I dumped out the food, and went hungry that day, for the sake of not making a scene. From then on, whenever my mom would pack me leftovers, I’d toss it before anyone would see. I preferred not to eat rather than be seen eating Filipino food. During recess, as was typical of schoolyard legends and gossip, I caught wind of a few kids chatting about the myth of dinuguan, a Filipino stew, being comprised of dog meat marinated in dog’s blood — the color of the stew was almost charcoal, an effect of food coloring. The food coloring didn’t help with dispelling the myth of the dish being made from dog. They made all the expected grimaces and exaggerations. Instead of speaking up and telling them it wasn’t true, I didn’t say anything. I could pass as being like everyone else; I could pass for not being Filipino.
“They probably couldn’t afford anything else,” one of the kids said. “Yeah, they probably eat rats, too.” I was upset, but I kept my silence.

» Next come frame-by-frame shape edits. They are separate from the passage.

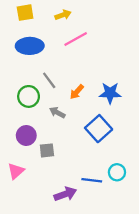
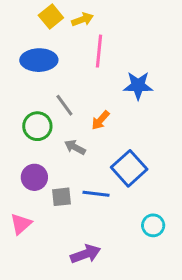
yellow square: (25, 13) -> (51, 16), moved, turned -30
pink line: (76, 39) -> (99, 51), turned -55
blue star: (110, 93) -> (138, 86), moved
blue line: (92, 180) -> (96, 194), moved

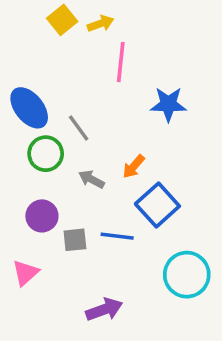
blue ellipse: (39, 60) -> (29, 108), moved, turned 52
orange arrow: (101, 120) -> (134, 166), moved
cyan circle: (153, 225) -> (187, 275), size x1.6

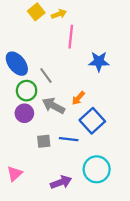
gray arrow: (91, 179) -> (53, 106), size x1.5
purple circle: (42, 216) -> (24, 113), moved
pink triangle: (25, 273) -> (15, 174), moved
cyan circle: (187, 275) -> (97, 169), moved

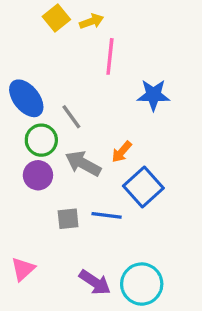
cyan circle: (97, 169) -> (142, 284), moved
purple arrow: (61, 182) -> (95, 282), turned 54

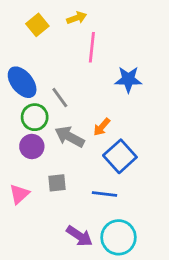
yellow square: (56, 18) -> (37, 25), moved
blue line: (107, 215) -> (105, 194), moved
pink triangle: (23, 269) -> (19, 194), moved

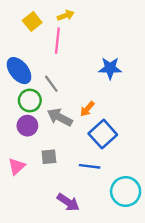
pink line: (92, 47) -> (57, 41), moved
cyan circle: (119, 237) -> (126, 191), moved

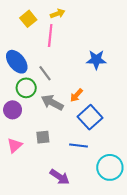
purple circle: (27, 126) -> (13, 110), moved

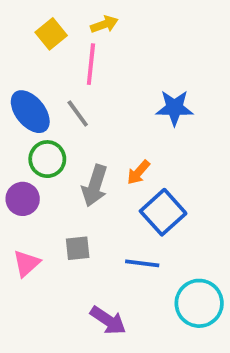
gray line: (45, 73) -> (78, 114), moved
gray arrow: (52, 103) -> (95, 186), turned -100

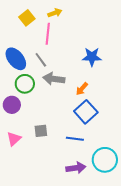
orange arrow: (138, 172) -> (82, 89), moved
gray arrow: (95, 186) -> (54, 79), moved, turned 80
purple arrow: (108, 320) -> (76, 168), moved, turned -42

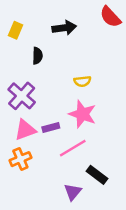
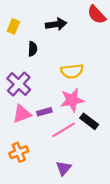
yellow semicircle: (82, 81) -> (72, 71), size x1.5
pink star: (82, 114) -> (72, 100), turned -30
orange cross: (20, 159) -> (19, 152), moved
black rectangle: (97, 175) -> (89, 121), moved

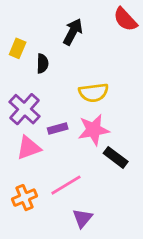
black arrow: (56, 24) -> (73, 32), turned -54
yellow rectangle: (13, 26) -> (18, 48), moved
purple rectangle: (44, 112) -> (58, 128), moved
pink line: (63, 130) -> (66, 185), moved

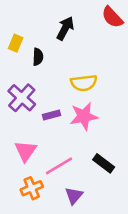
pink triangle: (29, 148) -> (26, 151), moved, turned -35
black rectangle: (116, 157) -> (104, 163), moved
orange cross: (24, 198) -> (32, 188), moved

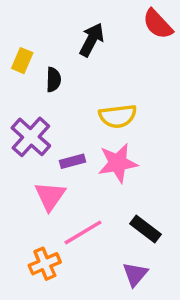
pink triangle: (26, 151) -> (50, 196), moved
purple triangle: (74, 196) -> (135, 274), moved

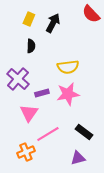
yellow rectangle: (22, 61) -> (29, 19), moved
purple triangle: (135, 274) -> (78, 158), turned 35

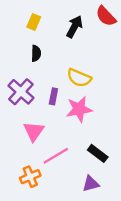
black arrow: (53, 23) -> (74, 27), moved
yellow semicircle: (68, 67) -> (79, 78), turned 30
purple rectangle: (42, 93) -> (53, 96), moved, turned -64

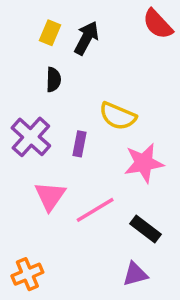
black arrow: (74, 27) -> (86, 38), moved
pink star: (79, 109) -> (144, 163), moved
pink line: (56, 156) -> (95, 210), moved
orange cross: (30, 177) -> (27, 274), moved

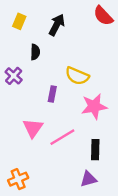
yellow rectangle: (50, 33) -> (19, 21), moved
purple cross: (31, 137) -> (14, 76), moved, size x0.7
black rectangle: (146, 229) -> (95, 150), turned 54

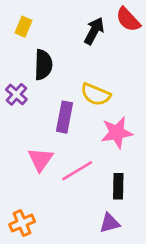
black arrow: (57, 25) -> (94, 31), moved
black semicircle: (35, 52) -> (43, 65), size x1.5
purple rectangle: (52, 94) -> (64, 117), size x1.5

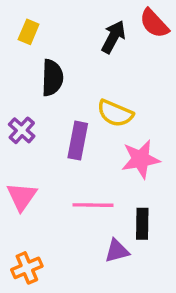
purple cross: (16, 94) -> (22, 130), moved
pink triangle: (40, 159) -> (22, 197), moved
pink line: (77, 171) -> (93, 205), turned 32
purple triangle: (110, 223) -> (117, 251), moved

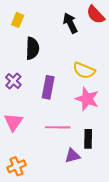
black arrow: (113, 37) -> (70, 23), turned -54
yellow semicircle: (115, 113) -> (84, 70), moved
pink star: (141, 159) -> (87, 99), turned 30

During my 14th birthday, the year the Sega Dreamcast came out, I saved up and asked every single family member, including my parents, to help chip in on buying the system and as many games for it as possible. Some of my closest friends, like Jeff and Andy and Ben, had preordered their own Dreamcasts. For my birthday party, we opted for a blowout gaming marathon, each of our systems connected to its own TV. Our games — between the three of us, we had two dozen titles — would be played extensively for over 24 hours. Naturally, my entire family also celebrated my birthday party, and that meant the sounds and smells of Filipino cuisine. I was nervous about how my friends would react to my family: the manner with which they socialized, the loud, often mean-sounding Tagalog, the intensity of having dozens of people crammed into a single room. And the food, the food… I had already used all my favors, really stretched the limit. No one was going to buy McDonald’s — and definitely not enough to satisfy four kids. “We’ll have good food,” my mom said. I knew what she meant. But I was at a loss.
Our eyes scanned the table, crammed full of so many delectable options. Ben was the first to reach for food, lumpia Shanghai, a small, deep-fried egg roll crammed with meat. It is often served with a sweet sauce. He picked one up and glanced at it.
Slightly hesitant, Melissa tried to compare it to a recognizable food: “It’s like French fries.”
Tita Ninang laughed. “Filipino French fries.”
I clenched my jaw. Ben brought it to his mouth and took a small bite. The lumpia was already bite-sized but he managed to turn it into a twofer. He chewed; I watched, holding my breath until he swallowed and downed the other half. “This is actually really good,” he said, before grabbing three more.
We took a platter of lumpia as a late-night snack. Between battles in Soulcalibur and trying to beat Sonic Adventure in one sitting, we tried some adobo. Ben even tried some pancit. I finally realized that night that I have no control over being Filipino, just like, say, I have no control over how tall I am. It was devastating to me to be judged for something that was essential to my being. I just wanted to be accepted for who I was, but for that to happen, I needed to first accept my own heritage.
And my friends couldn’t get enough of the food. Soon we were all fighting over the lumpia. When they asked what the savory treats were called, I told them, nailing the pronunciation perfectly.